**ACTIVITY**
Go through the entries below and copy each line that holds the word "різноманіття".

**RECORD EXTRACTS**
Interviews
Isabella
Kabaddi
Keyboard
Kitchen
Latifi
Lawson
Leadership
* * *
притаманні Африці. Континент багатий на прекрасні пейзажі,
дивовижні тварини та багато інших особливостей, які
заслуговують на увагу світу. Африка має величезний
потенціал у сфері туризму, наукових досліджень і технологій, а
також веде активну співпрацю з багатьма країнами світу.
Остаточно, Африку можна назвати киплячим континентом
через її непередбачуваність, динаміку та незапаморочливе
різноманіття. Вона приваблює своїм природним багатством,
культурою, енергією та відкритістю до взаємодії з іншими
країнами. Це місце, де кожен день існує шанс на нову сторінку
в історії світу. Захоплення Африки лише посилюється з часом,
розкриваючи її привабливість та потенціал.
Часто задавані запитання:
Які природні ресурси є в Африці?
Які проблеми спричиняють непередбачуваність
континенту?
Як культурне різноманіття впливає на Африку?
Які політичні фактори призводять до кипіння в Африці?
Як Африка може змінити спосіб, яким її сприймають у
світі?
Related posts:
--
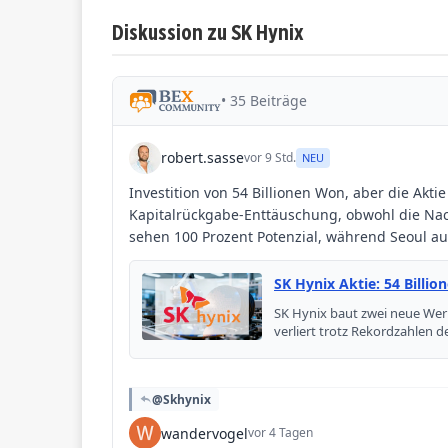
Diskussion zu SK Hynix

**REPLY TO THE TASK**
різноманіття. Вона приваблює своїм природним багатством,
Як культурне різноманіття впливає на Африку?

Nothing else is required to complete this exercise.